── Records provided ──

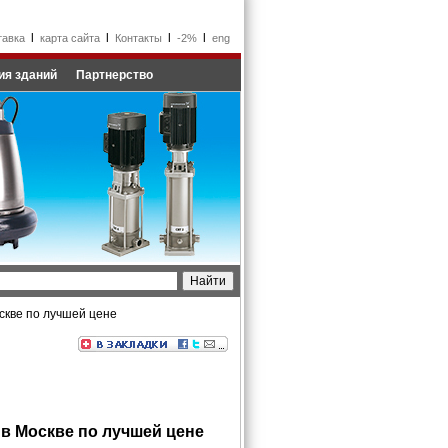
l
l
l
l
тавка
карта сайта
Контакты
-2%
eng
ия зданий
Партнерство
скве по лучшей цене
в Москве по лучшей цене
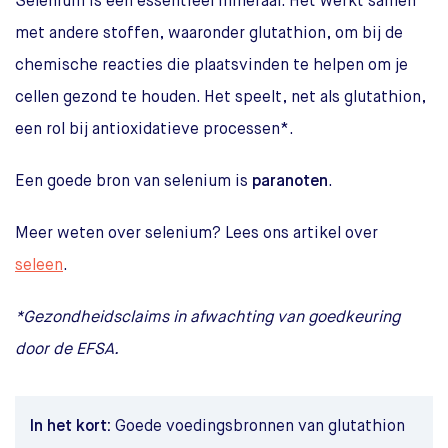
Selenium is een essentieel mineraal. Het werkt samen
met andere stoffen, waaronder glutathion, om bij de
chemische reacties die plaatsvinden te helpen om je
cellen gezond te houden. Het speelt, net als glutathion,
een rol bij antioxidatieve processen*.
Een goede bron van selenium is
paranoten
.
Meer weten over selenium? Lees ons artikel over
seleen
.
*Gezondheidsclaims in afwachting van goedkeuring
door de EFSA.
In het kort:
Goede voedingsbronnen van glutathion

───

* **Action item**
Your output should be the lines from the one with "Een goede bron van selenium is" through the end of the records above, copied exactly.

* **Task result**
Een goede bron van selenium is
paranoten
.
Meer weten over selenium? Lees ons artikel over
seleen
.
*Gezondheidsclaims in afwachting van goedkeuring
door de EFSA.
In het kort:
Goede voedingsbronnen van glutathion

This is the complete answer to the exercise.